Dataset entries:
====

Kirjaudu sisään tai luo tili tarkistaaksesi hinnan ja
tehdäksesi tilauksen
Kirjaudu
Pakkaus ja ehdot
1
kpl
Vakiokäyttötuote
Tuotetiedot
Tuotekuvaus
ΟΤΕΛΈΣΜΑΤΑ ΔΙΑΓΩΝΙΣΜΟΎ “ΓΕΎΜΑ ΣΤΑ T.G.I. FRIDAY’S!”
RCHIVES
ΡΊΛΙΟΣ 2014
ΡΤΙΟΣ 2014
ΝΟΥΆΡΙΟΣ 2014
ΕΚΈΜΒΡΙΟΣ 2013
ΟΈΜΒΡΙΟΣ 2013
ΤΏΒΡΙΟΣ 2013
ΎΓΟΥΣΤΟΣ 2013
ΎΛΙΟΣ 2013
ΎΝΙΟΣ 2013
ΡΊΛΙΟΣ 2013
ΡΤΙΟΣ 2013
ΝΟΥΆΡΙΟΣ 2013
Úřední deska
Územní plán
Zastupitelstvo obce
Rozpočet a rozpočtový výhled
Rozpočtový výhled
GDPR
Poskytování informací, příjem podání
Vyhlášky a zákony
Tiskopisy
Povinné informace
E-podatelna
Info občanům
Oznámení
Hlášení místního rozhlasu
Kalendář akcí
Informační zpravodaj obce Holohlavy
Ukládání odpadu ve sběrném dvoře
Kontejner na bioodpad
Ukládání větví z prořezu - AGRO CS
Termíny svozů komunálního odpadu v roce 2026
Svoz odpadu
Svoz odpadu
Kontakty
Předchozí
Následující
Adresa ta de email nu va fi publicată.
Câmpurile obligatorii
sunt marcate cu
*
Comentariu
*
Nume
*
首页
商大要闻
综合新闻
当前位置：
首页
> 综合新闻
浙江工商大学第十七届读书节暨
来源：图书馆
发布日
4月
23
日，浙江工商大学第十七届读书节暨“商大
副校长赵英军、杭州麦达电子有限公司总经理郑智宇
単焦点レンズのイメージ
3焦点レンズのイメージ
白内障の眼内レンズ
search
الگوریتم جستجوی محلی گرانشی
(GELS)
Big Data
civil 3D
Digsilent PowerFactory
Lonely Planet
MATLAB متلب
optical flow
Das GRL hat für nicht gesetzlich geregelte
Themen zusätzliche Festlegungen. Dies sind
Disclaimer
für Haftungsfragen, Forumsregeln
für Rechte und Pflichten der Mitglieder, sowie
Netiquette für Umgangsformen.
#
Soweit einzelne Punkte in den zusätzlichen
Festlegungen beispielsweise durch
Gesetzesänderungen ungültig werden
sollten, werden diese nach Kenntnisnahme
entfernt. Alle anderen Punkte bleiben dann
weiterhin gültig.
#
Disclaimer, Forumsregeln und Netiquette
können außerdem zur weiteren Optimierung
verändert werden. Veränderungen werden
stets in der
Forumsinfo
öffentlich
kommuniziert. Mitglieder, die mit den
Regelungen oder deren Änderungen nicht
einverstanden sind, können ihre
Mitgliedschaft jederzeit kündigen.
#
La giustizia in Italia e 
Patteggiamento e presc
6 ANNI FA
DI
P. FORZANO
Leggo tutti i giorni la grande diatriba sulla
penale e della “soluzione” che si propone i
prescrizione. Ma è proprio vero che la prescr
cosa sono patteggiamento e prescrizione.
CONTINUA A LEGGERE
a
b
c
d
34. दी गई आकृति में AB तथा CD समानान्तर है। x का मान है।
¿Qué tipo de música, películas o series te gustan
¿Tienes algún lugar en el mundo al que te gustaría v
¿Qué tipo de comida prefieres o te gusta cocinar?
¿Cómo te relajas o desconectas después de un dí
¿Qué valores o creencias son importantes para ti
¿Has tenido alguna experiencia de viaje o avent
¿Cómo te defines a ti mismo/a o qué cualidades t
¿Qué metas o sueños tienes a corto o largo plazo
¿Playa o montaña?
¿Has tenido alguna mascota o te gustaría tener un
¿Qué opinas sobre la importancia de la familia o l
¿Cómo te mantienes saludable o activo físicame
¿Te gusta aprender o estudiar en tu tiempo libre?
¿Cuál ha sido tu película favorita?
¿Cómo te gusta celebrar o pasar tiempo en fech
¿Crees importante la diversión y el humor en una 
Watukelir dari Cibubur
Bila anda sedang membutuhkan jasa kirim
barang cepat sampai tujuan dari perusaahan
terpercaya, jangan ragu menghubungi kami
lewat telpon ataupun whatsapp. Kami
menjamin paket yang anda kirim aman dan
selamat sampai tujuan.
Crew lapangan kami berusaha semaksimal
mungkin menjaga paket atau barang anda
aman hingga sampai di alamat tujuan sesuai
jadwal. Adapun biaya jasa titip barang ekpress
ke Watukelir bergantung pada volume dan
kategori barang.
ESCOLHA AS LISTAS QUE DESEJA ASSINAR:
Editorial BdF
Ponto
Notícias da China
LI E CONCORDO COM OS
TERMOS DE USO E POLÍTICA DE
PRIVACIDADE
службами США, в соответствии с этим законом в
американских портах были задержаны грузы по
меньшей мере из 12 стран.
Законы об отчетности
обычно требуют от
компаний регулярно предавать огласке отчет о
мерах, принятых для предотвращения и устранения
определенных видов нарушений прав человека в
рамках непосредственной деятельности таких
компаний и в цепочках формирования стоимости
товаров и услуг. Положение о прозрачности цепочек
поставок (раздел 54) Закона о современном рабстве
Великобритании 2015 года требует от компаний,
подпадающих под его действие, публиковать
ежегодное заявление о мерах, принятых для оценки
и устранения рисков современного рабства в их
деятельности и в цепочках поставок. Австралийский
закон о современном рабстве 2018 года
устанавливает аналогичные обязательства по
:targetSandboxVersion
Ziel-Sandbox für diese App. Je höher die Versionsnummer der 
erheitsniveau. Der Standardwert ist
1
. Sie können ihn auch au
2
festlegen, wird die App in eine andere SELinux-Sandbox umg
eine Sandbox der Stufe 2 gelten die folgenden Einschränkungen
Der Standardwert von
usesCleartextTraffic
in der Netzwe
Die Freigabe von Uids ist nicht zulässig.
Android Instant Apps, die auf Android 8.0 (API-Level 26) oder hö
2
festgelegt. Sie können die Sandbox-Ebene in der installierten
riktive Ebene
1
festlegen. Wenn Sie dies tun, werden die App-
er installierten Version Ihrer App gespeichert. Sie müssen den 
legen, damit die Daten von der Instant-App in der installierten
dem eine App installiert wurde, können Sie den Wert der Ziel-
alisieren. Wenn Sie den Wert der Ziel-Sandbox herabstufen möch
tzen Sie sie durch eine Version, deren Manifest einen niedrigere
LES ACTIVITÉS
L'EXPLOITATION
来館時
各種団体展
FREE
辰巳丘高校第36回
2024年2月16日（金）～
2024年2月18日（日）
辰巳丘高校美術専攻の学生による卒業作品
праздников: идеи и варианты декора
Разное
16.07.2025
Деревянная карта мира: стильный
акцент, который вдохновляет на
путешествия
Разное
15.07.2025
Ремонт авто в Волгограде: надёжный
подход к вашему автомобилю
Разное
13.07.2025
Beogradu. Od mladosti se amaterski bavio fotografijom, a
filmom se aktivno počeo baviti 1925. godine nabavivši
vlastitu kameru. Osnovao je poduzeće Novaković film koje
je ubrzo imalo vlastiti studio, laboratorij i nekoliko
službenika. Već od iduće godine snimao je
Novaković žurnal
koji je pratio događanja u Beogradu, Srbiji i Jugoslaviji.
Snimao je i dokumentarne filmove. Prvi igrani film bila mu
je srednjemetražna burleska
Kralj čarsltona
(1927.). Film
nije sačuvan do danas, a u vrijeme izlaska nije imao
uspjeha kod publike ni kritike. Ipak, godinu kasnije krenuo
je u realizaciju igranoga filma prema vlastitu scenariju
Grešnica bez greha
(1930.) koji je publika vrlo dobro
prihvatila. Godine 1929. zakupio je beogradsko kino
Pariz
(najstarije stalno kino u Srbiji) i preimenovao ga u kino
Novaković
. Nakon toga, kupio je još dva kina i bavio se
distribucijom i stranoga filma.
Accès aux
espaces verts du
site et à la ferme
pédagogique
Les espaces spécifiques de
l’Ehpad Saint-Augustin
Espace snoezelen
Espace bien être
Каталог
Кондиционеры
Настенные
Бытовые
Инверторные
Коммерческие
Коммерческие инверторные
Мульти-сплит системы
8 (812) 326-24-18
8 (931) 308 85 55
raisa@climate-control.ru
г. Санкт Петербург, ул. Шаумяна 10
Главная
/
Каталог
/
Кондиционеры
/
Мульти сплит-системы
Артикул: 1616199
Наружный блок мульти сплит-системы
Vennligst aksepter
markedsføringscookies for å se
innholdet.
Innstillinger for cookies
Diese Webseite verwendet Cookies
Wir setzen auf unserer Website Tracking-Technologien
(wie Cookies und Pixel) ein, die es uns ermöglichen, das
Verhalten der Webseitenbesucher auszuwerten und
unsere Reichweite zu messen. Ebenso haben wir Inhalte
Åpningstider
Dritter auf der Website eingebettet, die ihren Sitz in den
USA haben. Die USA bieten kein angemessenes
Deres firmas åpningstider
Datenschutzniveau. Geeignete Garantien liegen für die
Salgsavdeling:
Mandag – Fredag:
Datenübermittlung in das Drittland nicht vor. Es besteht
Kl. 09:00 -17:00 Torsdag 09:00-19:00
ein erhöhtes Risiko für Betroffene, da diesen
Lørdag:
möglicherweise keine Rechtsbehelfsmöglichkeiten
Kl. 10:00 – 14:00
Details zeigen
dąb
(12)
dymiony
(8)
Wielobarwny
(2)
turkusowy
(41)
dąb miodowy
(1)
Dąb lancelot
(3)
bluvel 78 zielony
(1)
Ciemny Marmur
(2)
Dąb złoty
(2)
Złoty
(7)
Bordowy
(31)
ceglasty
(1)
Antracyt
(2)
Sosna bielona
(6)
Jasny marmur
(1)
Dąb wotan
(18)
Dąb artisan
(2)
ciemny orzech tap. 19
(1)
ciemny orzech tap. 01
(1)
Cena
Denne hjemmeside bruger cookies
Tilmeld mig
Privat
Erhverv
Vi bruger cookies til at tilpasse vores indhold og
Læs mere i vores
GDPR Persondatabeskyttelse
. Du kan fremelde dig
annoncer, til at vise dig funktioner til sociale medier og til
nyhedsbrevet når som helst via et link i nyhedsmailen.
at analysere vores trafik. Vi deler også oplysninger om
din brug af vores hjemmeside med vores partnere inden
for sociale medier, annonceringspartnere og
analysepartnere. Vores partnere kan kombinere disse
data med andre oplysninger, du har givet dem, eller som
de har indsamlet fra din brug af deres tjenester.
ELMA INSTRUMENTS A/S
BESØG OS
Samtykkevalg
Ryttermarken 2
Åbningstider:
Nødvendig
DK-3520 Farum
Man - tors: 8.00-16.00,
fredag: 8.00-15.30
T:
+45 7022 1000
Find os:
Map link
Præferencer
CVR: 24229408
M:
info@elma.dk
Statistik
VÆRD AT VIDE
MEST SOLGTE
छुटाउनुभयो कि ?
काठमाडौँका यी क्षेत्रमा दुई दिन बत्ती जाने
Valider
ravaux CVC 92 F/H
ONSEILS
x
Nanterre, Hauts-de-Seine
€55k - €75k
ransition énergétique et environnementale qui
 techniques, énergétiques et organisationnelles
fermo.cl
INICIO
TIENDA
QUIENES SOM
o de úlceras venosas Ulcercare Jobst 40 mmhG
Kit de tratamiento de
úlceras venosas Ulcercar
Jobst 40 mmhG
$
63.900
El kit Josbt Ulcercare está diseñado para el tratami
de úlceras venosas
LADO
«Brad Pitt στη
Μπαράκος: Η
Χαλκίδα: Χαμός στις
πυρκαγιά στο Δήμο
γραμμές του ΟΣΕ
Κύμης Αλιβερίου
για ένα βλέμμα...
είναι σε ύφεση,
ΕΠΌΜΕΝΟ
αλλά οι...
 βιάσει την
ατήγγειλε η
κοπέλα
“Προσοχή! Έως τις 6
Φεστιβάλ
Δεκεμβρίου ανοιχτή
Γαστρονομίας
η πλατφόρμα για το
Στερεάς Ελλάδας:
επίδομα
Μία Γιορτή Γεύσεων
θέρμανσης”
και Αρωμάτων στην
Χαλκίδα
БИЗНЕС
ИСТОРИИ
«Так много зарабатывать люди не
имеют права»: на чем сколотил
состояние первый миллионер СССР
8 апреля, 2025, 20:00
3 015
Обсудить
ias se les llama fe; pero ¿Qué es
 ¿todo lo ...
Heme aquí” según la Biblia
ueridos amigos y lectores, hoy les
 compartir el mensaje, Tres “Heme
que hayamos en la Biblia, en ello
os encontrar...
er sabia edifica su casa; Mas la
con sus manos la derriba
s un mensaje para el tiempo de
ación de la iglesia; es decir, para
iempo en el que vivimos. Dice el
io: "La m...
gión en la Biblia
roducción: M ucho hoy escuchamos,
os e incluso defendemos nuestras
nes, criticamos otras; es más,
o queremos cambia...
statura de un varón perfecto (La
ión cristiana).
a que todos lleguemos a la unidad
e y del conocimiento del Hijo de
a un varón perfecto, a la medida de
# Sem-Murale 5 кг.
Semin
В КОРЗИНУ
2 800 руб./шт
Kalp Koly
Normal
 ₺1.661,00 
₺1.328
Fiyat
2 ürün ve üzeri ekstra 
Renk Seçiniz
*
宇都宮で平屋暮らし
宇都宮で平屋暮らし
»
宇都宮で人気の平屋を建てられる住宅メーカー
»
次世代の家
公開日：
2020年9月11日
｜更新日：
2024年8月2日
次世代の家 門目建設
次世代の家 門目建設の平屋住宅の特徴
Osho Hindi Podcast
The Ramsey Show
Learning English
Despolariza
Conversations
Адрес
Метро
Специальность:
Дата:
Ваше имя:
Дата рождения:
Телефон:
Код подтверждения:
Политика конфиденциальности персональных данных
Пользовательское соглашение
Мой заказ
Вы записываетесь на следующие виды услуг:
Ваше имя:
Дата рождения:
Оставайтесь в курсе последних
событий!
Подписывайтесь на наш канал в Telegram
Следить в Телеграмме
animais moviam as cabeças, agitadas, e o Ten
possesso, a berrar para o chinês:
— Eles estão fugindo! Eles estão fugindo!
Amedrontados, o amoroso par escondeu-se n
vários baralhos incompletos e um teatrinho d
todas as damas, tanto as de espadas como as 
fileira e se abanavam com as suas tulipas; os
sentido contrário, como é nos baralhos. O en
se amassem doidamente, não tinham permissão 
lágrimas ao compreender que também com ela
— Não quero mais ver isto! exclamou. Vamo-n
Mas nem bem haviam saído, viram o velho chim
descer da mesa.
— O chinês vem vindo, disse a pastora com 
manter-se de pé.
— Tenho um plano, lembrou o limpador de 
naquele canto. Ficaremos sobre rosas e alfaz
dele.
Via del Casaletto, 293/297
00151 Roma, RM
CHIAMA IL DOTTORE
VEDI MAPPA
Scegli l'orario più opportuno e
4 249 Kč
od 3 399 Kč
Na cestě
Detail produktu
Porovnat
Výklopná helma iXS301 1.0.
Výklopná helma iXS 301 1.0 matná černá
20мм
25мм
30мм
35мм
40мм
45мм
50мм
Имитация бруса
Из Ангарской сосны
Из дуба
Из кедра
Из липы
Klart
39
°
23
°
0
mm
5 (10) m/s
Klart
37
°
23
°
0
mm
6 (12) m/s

====

(What you have to do): Look back at the entries above. Retype the line with "Законы об отчетности", the line with "и устранения рисков современного рабства в их", and all lines in between.

(Solution to the exercise):
Законы об отчетности
обычно требуют от
компаний регулярно предавать огласке отчет о
мерах, принятых для предотвращения и устранения
определенных видов нарушений прав человека в
рамках непосредственной деятельности таких
компаний и в цепочках формирования стоимости
товаров и услуг. Положение о прозрачности цепочек
поставок (раздел 54) Закона о современном рабстве
Великобритании 2015 года требует от компаний,
подпадающих под его действие, публиковать
ежегодное заявление о мерах, принятых для оценки
и устранения рисков современного рабства в их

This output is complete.